Reputation: 31
I am fairly new to python. I am working with a csv file that contains the following
Name, Description, Price
Comp1, comp desc, 60
Comp1, comp desc, 100
Comp1, comp desc, 250
Comp1, comp desc, 90
Comp1, comp desc, 125
Comp1, comp desc, 600
Comp1, comp desc, 395
...
I am trying to read the file, if there are any duplicates (based on name), remove those. Then if the price < 50 remove those. Then add a new column called 'Quality'. then if the price is < 80 set the "quality for that row to "Average" , if the price is < 125 set price to "High".
I am trying to use Pandas for this (I tried using the csv module but could not figure it out after 3 days...)
so far I am able to add a new column. I am not sure how to delete a row if it meets a condition (surprisingly, I could not find anything that matched my criteria in the posts)
I tried the following but I get an error saying "the truth value of a series is ambiguous...
code:
#python 3.6
import pandas as pd
csv_input = pd.read_csv("d:\python programs\chairs.csv")
csv_input["Quality"] = ""
csv_input.loc[csv_input["Price"] > 50 and csv_input["Price"] < 125, "Quality"] = "Average"
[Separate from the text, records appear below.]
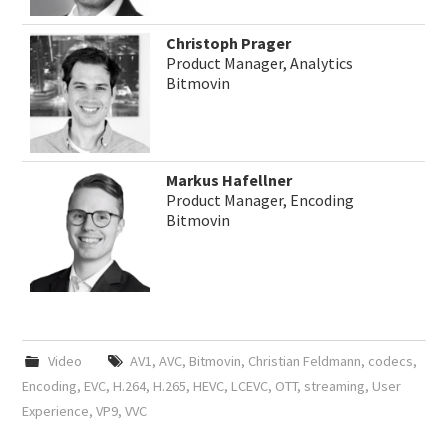
Christoph Prager
Product Manager, Analytics
Bitmovin
Markus Hafellner
Product Manager, Encoding
Bitmovin
Video
AV1
,
AVC
,
Bitmovin
,
Christian Feldmann
,
codecs
,
Encoding
,
EVC
,
H.264
,
H.265
,
HEVC
,
LCEVC
,
OTT
,
streaming
,
User
Experience
,
VP9
,
VVC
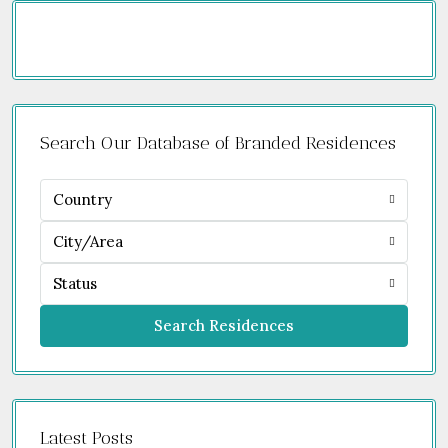
Search Our Database of Branded Residences
Country
City/Area
Status
Search Residences
Latest Posts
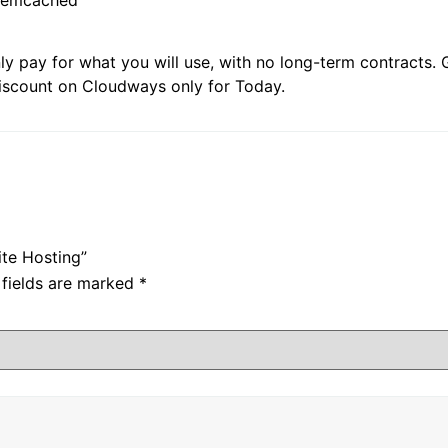
ly pay for what you will use, with no long-term contracts.
discount on Cloudways only for Today.
ite Hosting”
 fields are marked
*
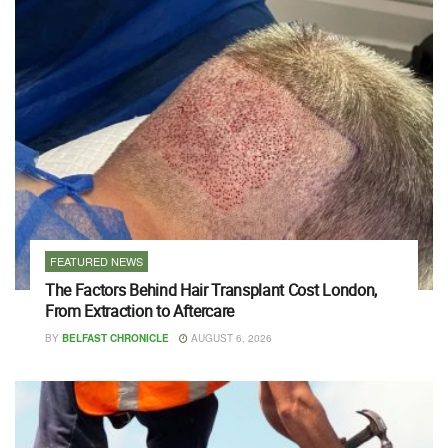
FEATURED NEWS
The Factors Behind Hair Transplant Cost London,
From Extraction to Aftercare
BY
BELFAST CHRONICLE
AUGUST 6, 2026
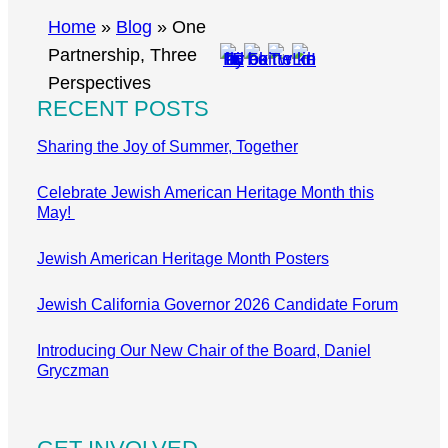
r
Home
»
Blog
»
One
c
Partnership, Three
h
Perspectives
RECENT POSTS
Sharing the Joy of Summer, Together
Celebrate Jewish American Heritage Month this
May!
Jewish American Heritage Month Posters
Jewish California Governor 2026 Candidate Forum
Introducing Our New Chair of the Board, Daniel
Gryczman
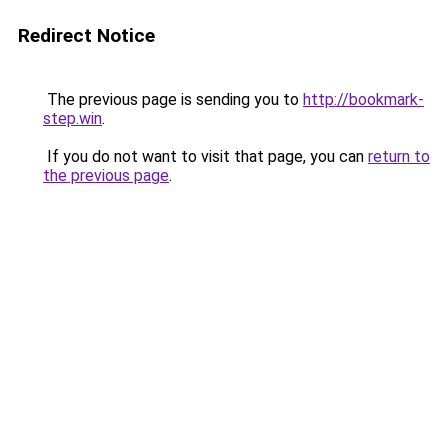
Redirect Notice
The previous page is sending you to
http://bookmark-
step.win
.
If you do not want to visit that page, you can
return to
the previous page
.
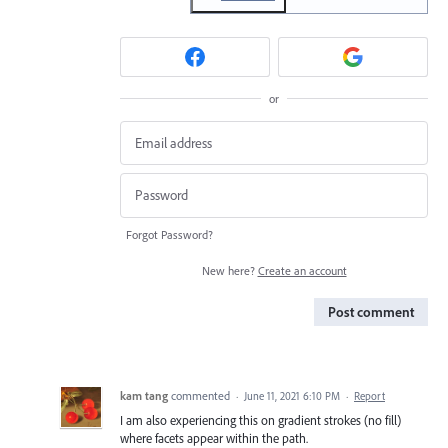
or
Forgot Password?
New here?
Create an account
Post comment
kam tang
commented
·
June 11, 2021 6:10 PM
·
Report
I am also experiencing this on gradient strokes (no fill)
where facets appear within the path.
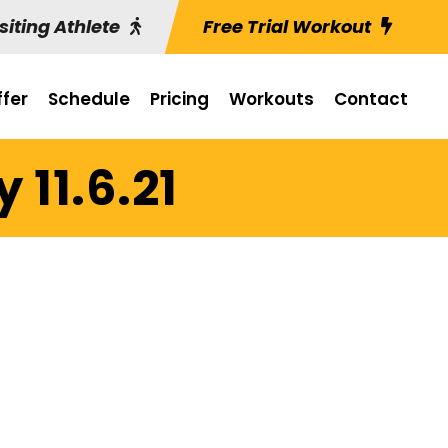
siting Athlete
Free Trial Workout
fer
Schedule
Pricing
Workouts
Contact
 11.6.21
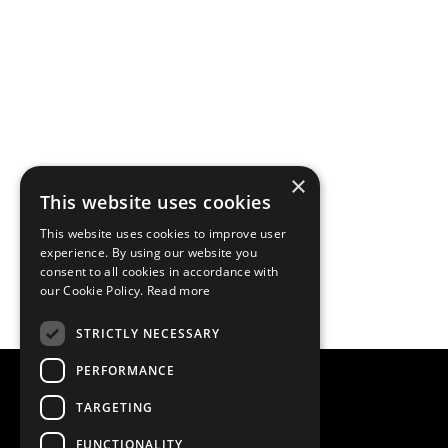
×
This website uses cookies
This website uses cookies to improve user
experience. By using our website you
consent to all cookies in accordance with
our Cookie Policy.
Read more
STRICTLY NECESSARY
PERFORMANCE
TARGETING
FUNCTIONALITY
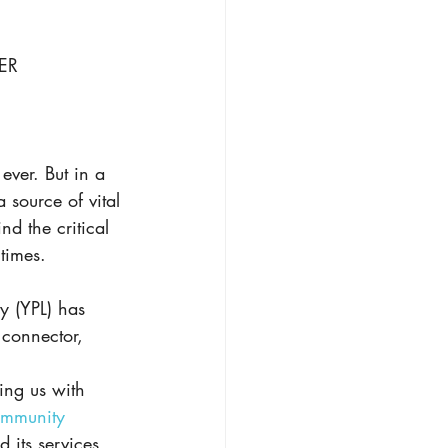
ER
ever. But in a 
a source of vital 
nd the critical 
times. 
y (YPL) has 
connector, 
ing us with 
ommunity 
 its services 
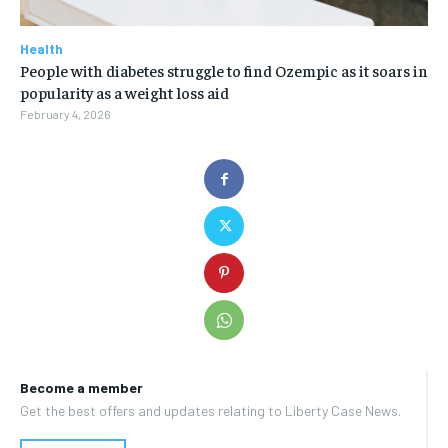
Health
People with diabetes struggle to find Ozempic as it soars in
popularity as a weight loss aid
February 4, 2026
Become a member
Get the best offers and updates relating to Liberty Case News.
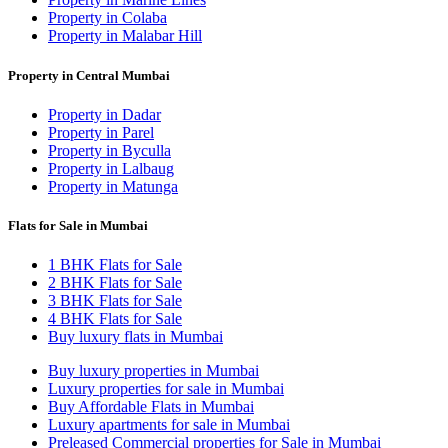
Property in Colaba
Property in Malabar Hill
Property in Central Mumbai
Property in Dadar
Property in Parel
Property in Byculla
Property in Lalbaug
Property in Matunga
Flats for Sale in Mumbai
1 BHK Flats for Sale
2 BHK Flats for Sale
3 BHK Flats for Sale
4 BHK Flats for Sale
Buy luxury flats in Mumbai
Buy luxury properties in Mumbai
Luxury properties for sale in Mumbai
Buy Affordable Flats in Mumbai
Luxury apartments for sale in Mumbai
Preleased Commercial properties for Sale in Mumbai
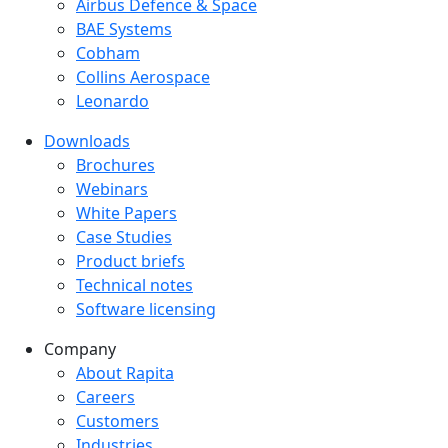
Success Stories Menu
Airbus Defence & Space
BAE Systems
Cobham
Collins Aerospace
Leonardo
Downloads
Downloads menu
Brochures
Webinars
White Papers
Case Studies
Product briefs
Technical notes
Software licensing
Company
Company menu
About Rapita
Careers
Customers
Industries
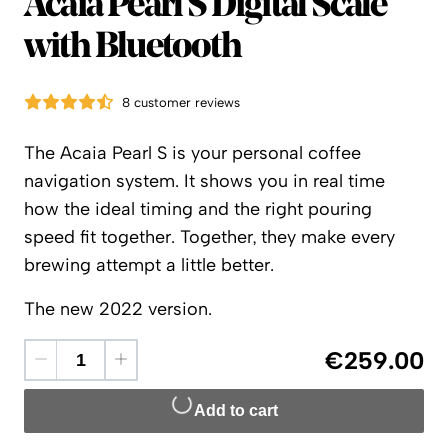
Acaia
Acaia Pearl S Digital Scale
with Bluetooth
8 customer reviews
The Acaia Pearl S is your personal coffee
navigation system. It shows you in real time
how the ideal timing and the right pouring
speed fit together. Together, they make every
brewing attempt a little better.
The new 2022 version.
€259.00
Add to cart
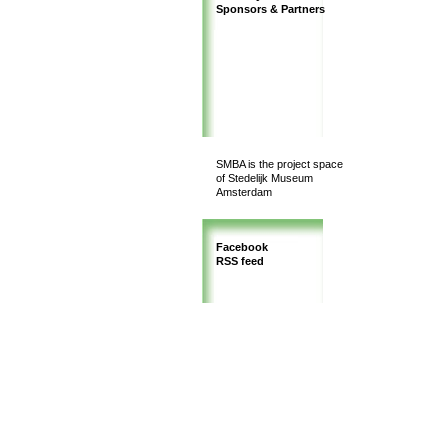
Sponsors & Partners
SMBA is the project space
of Stedelijk Museum
Amsterdam
Facebook
RSS feed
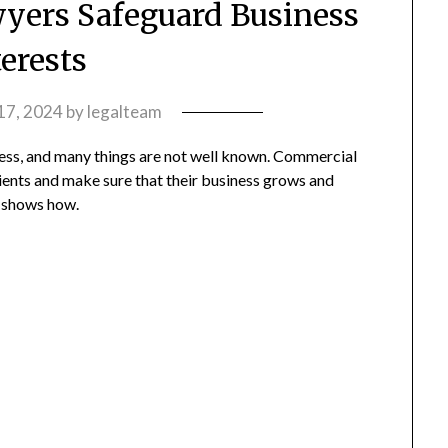
ers Safeguard Business
terests
 17, 2024
by
legalteam
ness, and many things are not well known. Commercial
clients and make sure that their business grows and
t shows how.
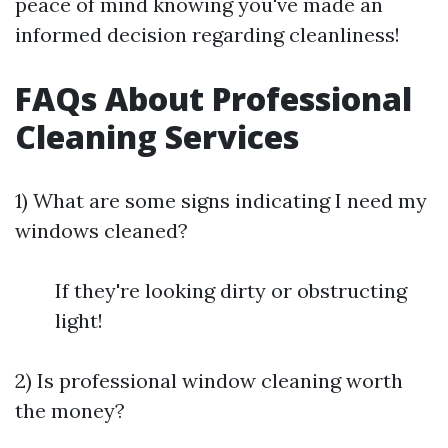
peace of mind knowing you've made an
informed decision regarding cleanliness!
FAQs About Professional
Cleaning Services
1) What are some signs indicating I need my
windows cleaned?
If they're looking dirty or obstructing
light!
2) Is professional window cleaning worth
the money?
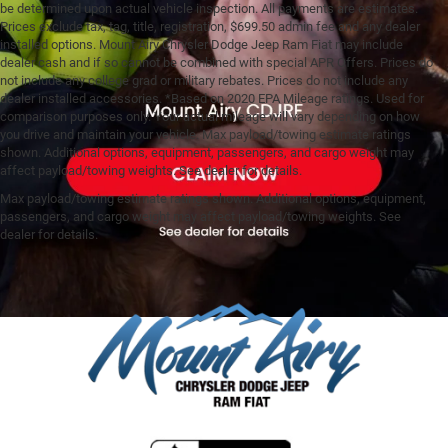
be determined upon actual vehicle inspection. All payments are estimates.
Prices exclude tax, tag, title, registration, $699.50 admin fee and any dealer
installed options. Mount Airy Chrysler Dodge Jeep Ram Fiat may include
dealer cash and if so cannot be combined with special APR Offers. Prices do
not include any college grad or military rebates. Prices do not include any
dealer installed accessories. *Based on 2020 EPA Mileage ratings. Used for
comparison purposes only. Your actual mileage will vary depending on how
you drive and maintain your vehicle. Max payload/towing estimate ratings
shown. Additional options, equipment, passengers, and cargo weight may
affect payload/towing weights. See dealer for details.
Max payload/towing estimate ratings shown. Additional options, equipment,
passengers, and cargo weight may affect payload/towing weights. See
dealer for details.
csv_input.loc[csv_input["Price"] > 125, "Quality" = "High"]
csv_input.to_csv("d:\python programs\output2.csv", index=False)
print (csv_input.iloc[:, 2])
the last line is just a check that I am working with any help is appreciated.
Thanks
Update: I was able to update the code to get it to do some of what I want, however I still need to understand how to delete rows where price >= 50 (example).
Here is the updated code:
import pandas as pd
csv_input = pd.read_csv("d:\python programs\chairs.csv")
csv_input["Quality"] = ""
'This line set the Quality to average if the value is ,= 125'
csv_input.loc[csv_input["Price"] <= 125, "Quality"] = "Average"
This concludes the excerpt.